**WHAT YOU ARE ASKED TO DO**
Set down all of the entries below exactly, and omit the pictures.

** INFORMATION SHOWN follows **

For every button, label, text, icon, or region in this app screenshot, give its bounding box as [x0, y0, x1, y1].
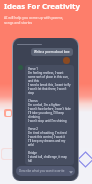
staticText: Write a poem about love — [34, 50, 70, 54]
other: Send — [68, 169, 73, 174]
button[interactable]: Write a poem about love — [31, 48, 73, 56]
button[interactable]: Verse 1 I'm feeling restless, I want som… — [25, 65, 74, 165]
staticText: Verse 1 I'm feeling restless, I want som… — [28, 67, 71, 163]
staticText: AI will help you come up with poems, son… — [4, 15, 64, 25]
other: Assistant — [18, 65, 23, 70]
button[interactable]: Describe what you want to write — [16, 166, 75, 176]
staticText: Describe what you want to write — [19, 169, 65, 173]
staticText: Ideas For Creativity — [4, 1, 80, 12]
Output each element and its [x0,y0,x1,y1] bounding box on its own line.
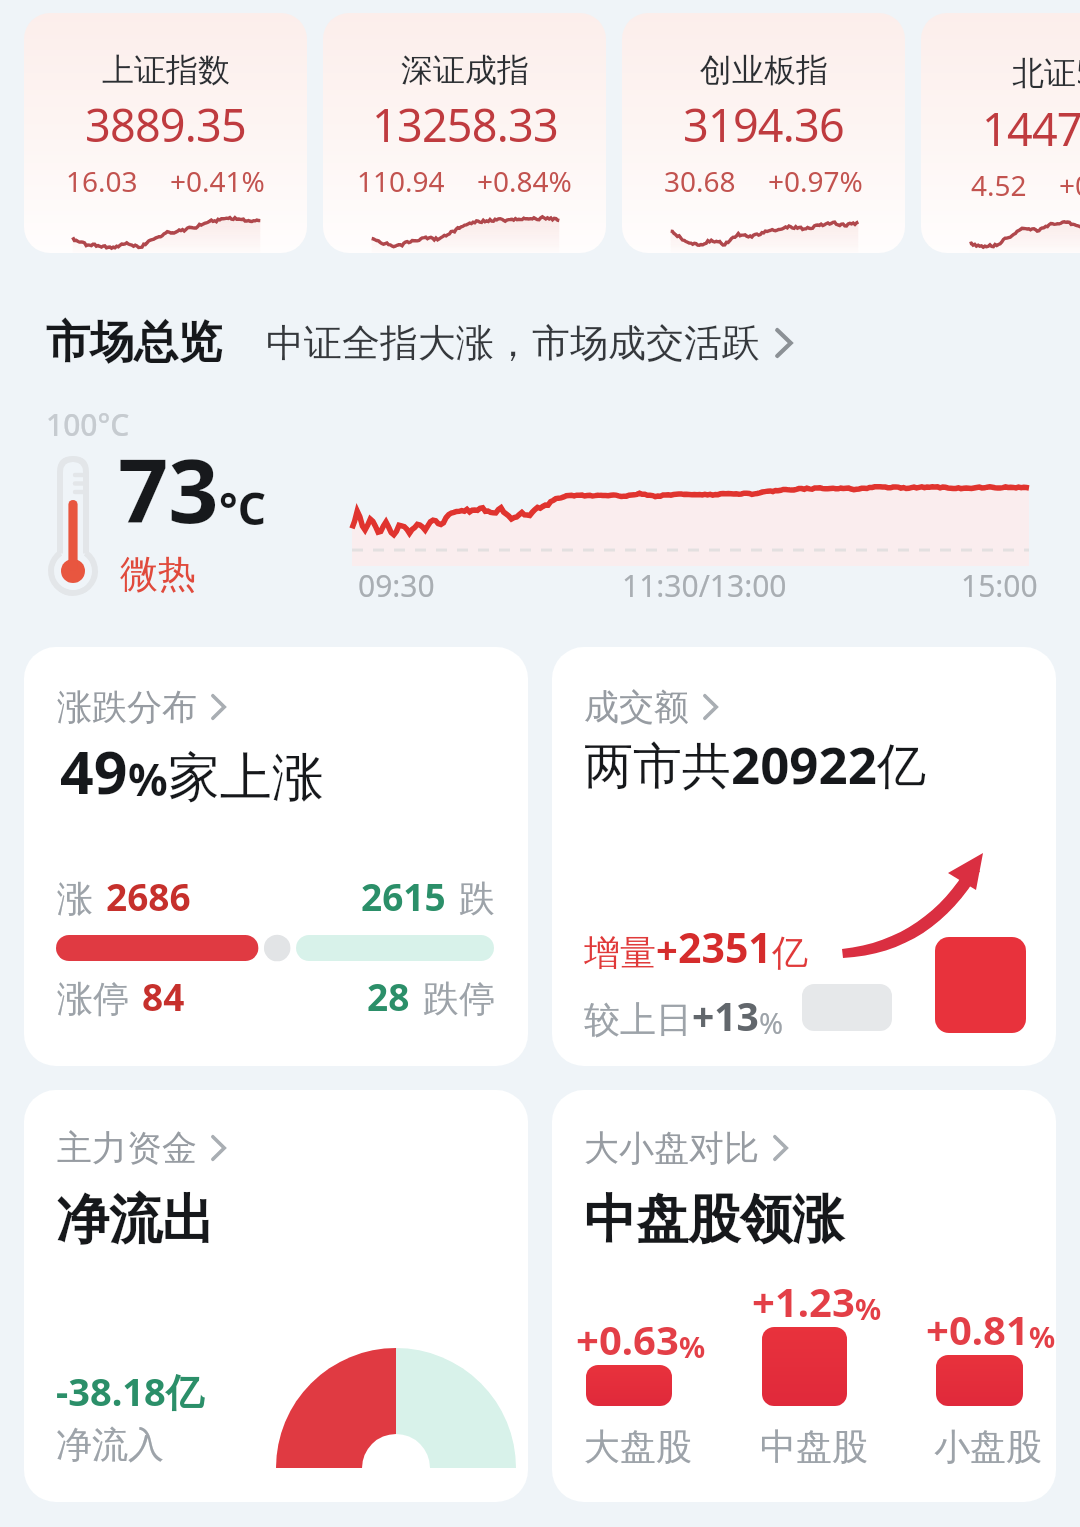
staticText: 较上日 [584,997,692,1042]
button[interactable]: 主力资金 [24,1090,528,1502]
staticText: 100°C [46,404,130,445]
button[interactable]: 涨跌分布 [57,685,230,729]
staticText: 4.52 [971,166,1027,204]
staticText: 49 [60,731,128,811]
staticText: 小盘股 [934,1424,1042,1469]
staticText: 净流出 [56,1187,215,1254]
button[interactable]: 大小盘对比 [552,1090,1056,1502]
staticText: 涨跌分布 [57,685,197,729]
staticText: 增量 [584,930,656,975]
staticText: +0.41% [170,162,265,200]
staticText: % [128,749,168,809]
staticText: +0.63 [576,1312,679,1366]
staticText: 微热 [120,550,196,598]
staticText: % [1029,1317,1056,1356]
staticText: °C [219,478,266,538]
staticText: 主力资金 [57,1126,197,1170]
staticText: 15:00 [961,565,1038,606]
button[interactable]: 成交额 [552,647,1056,1066]
button[interactable]: 成交额 [584,685,722,729]
staticText: +0.81 [926,1302,1029,1356]
button[interactable]: 市场总览 [46,315,798,370]
button[interactable]: 深证成指 [323,13,606,253]
staticText: 30.68 [664,162,736,200]
staticText: % [759,1003,784,1042]
staticText: +0.31% [1059,166,1080,204]
staticText: % [679,1327,706,1366]
button[interactable]: 北证50 [921,13,1080,253]
staticText: 创业板指 [700,50,828,90]
staticText: 09:30 [358,565,435,606]
button[interactable]: 市场温度与分时走势 [24,396,1056,606]
staticText: 2351 [678,919,772,975]
button[interactable]: 上证指数 [24,13,307,253]
staticText: 2686 [106,871,191,921]
staticText: 13258.33 [372,94,558,155]
button[interactable]: 主力资金 [57,1126,230,1170]
staticText: 3889.35 [85,94,246,155]
staticText: +0.97% [768,162,863,200]
button[interactable]: 大小盘对比 [584,1126,792,1170]
staticText: % [855,1289,882,1328]
staticText: 11:30/13:00 [622,565,787,606]
staticText: 73 [118,429,219,549]
staticText: 20922 [731,729,877,798]
button[interactable]: 创业板指 [622,13,905,253]
staticText: 中盘股 [760,1424,868,1469]
staticText: 3194.36 [683,94,844,155]
staticText: 家上涨 [168,745,324,811]
staticText: 2615 [361,871,446,921]
staticText: 亿 [877,736,926,798]
staticText: 16.03 [66,162,138,200]
staticText: 110.94 [357,162,445,200]
staticText: 深证成指 [401,50,529,90]
staticText: -38.18亿 [56,1365,204,1417]
staticText: 大盘股 [584,1424,692,1469]
staticText: 亿 [772,930,808,975]
button[interactable]: 涨跌分布 [24,647,528,1066]
staticText: 上证指数 [102,50,230,90]
staticText: 跌 [459,876,495,921]
staticText: 中证全指大涨，市场成交活跃 [266,319,760,367]
staticText: 市场总览 [46,315,222,370]
staticText: 北证50 [1012,50,1080,94]
staticText: 两市共 [584,736,731,798]
staticText: 84 [142,971,185,1021]
staticText: 净流入 [56,1422,164,1467]
staticText: +0.84% [477,162,572,200]
staticText: 28 [367,971,410,1021]
staticText: +1.23 [752,1274,855,1328]
staticText: 涨停 [57,976,129,1021]
staticText: 涨 [57,876,93,921]
staticText: 跌停 [423,976,495,1021]
other: 查看市场总览详情 [772,324,798,362]
staticText: + [656,923,678,975]
staticText: 成交额 [584,685,689,729]
staticText: 大小盘对比 [584,1126,759,1170]
staticText: 1447.55 [982,98,1080,159]
staticText: 中盘股领涨 [584,1187,844,1253]
staticText: +13 [692,989,759,1042]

** End of INFORMATION SHOWN **

**RESPONSE BELOW**
For every button, label, text, icon, or region in this app screenshot, give its bounding box as [x0, y0, x1, y1].
staticText: Write a poem about love — [34, 50, 70, 54]
other: Send — [68, 169, 73, 174]
button[interactable]: Write a poem about love — [31, 48, 73, 56]
button[interactable]: Verse 1 I'm feeling restless, I want som… — [25, 65, 74, 165]
staticText: Verse 1 I'm feeling restless, I want som… — [28, 67, 71, 163]
staticText: AI will help you come up with poems, son… — [4, 15, 64, 25]
other: Assistant — [18, 65, 23, 70]
button[interactable]: Describe what you want to write — [16, 166, 75, 176]
staticText: Describe what you want to write — [19, 169, 65, 173]
staticText: Ideas For Creativity — [4, 1, 80, 12]
Output each element and its [x0,y0,x1,y1] bounding box on its own line.
staticText: 较上日 [584,997,692,1042]
button[interactable]: 主力资金 [24,1090,528,1502]
staticText: 100°C [46,404,130,445]
button[interactable]: 涨跌分布 [57,685,230,729]
staticText: 4.52 [971,166,1027,204]
staticText: 49 [60,731,128,811]
staticText: 小盘股 [934,1424,1042,1469]
staticText: 净流出 [56,1187,215,1254]
button[interactable]: 大小盘对比 [552,1090,1056,1502]
staticText: 涨跌分布 [57,685,197,729]
staticText: 增量 [584,930,656,975]
staticText: +0.41% [170,162,265,200]
staticText: % [128,749,168,809]
staticText: +0.63 [576,1312,679,1366]
staticText: 微热 [120,550,196,598]
staticText: % [1029,1317,1056,1356]
staticText: °C [219,478,266,538]
staticText: 主力资金 [57,1126,197,1170]
staticText: 15:00 [961,565,1038,606]
button[interactable]: 成交额 [552,647,1056,1066]
button[interactable]: 成交额 [584,685,722,729]
staticText: +0.81 [926,1302,1029,1356]
button[interactable]: 市场总览 [46,315,798,370]
button[interactable]: 深证成指 [323,13,606,253]
staticText: 30.68 [664,162,736,200]
staticText: % [759,1003,784,1042]
staticText: +0.31% [1059,166,1080,204]
staticText: % [679,1327,706,1366]
button[interactable]: 北证50 [921,13,1080,253]
staticText: 创业板指 [700,50,828,90]
staticText: 09:30 [358,565,435,606]
button[interactable]: 市场温度与分时走势 [24,396,1056,606]
staticText: 2351 [678,919,772,975]
button[interactable]: 上证指数 [24,13,307,253]
staticText: 2686 [106,871,191,921]
staticText: 13258.33 [372,94,558,155]
button[interactable]: 主力资金 [57,1126,230,1170]
staticText: 3889.35 [85,94,246,155]
staticText: +0.97% [768,162,863,200]
button[interactable]: 大小盘对比 [584,1126,792,1170]
staticText: % [855,1289,882,1328]
staticText: 11:30/13:00 [622,565,787,606]
staticText: 73 [118,429,219,549]
staticText: 20922 [731,729,877,798]
button[interactable]: 创业板指 [622,13,905,253]
staticText: 中盘股 [760,1424,868,1469]
staticText: 3194.36 [683,94,844,155]
staticText: 家上涨 [168,745,324,811]
staticText: 2615 [361,871,446,921]
staticText: 亿 [877,736,926,798]
staticText: 16.03 [66,162,138,200]
staticText: 110.94 [357,162,445,200]
staticText: 深证成指 [401,50,529,90]
staticText: -38.18亿 [56,1365,204,1417]
staticText: 大盘股 [584,1424,692,1469]
staticText: 亿 [772,930,808,975]
button[interactable]: 涨跌分布 [24,647,528,1066]
staticText: 上证指数 [102,50,230,90]
staticText: 跌 [459,876,495,921]
staticText: 中证全指大涨，市场成交活跃 [266,319,760,367]
staticText: 市场总览 [46,315,222,370]
staticText: 北证50 [1012,50,1080,94]
staticText: 两市共 [584,736,731,798]
staticText: 84 [142,971,185,1021]
staticText: 净流入 [56,1422,164,1467]
staticText: +0.84% [477,162,572,200]
staticText: 28 [367,971,410,1021]
staticText: +1.23 [752,1274,855,1328]
staticText: 涨停 [57,976,129,1021]
staticText: 涨 [57,876,93,921]
staticText: 跌停 [423,976,495,1021]
other: 查看市场总览详情 [772,324,798,362]
staticText: + [656,923,678,975]
staticText: 成交额 [584,685,689,729]
staticText: 大小盘对比 [584,1126,759,1170]
staticText: 1447.55 [982,98,1080,159]
staticText: 中盘股领涨 [584,1187,844,1253]
staticText: +13 [692,989,759,1042]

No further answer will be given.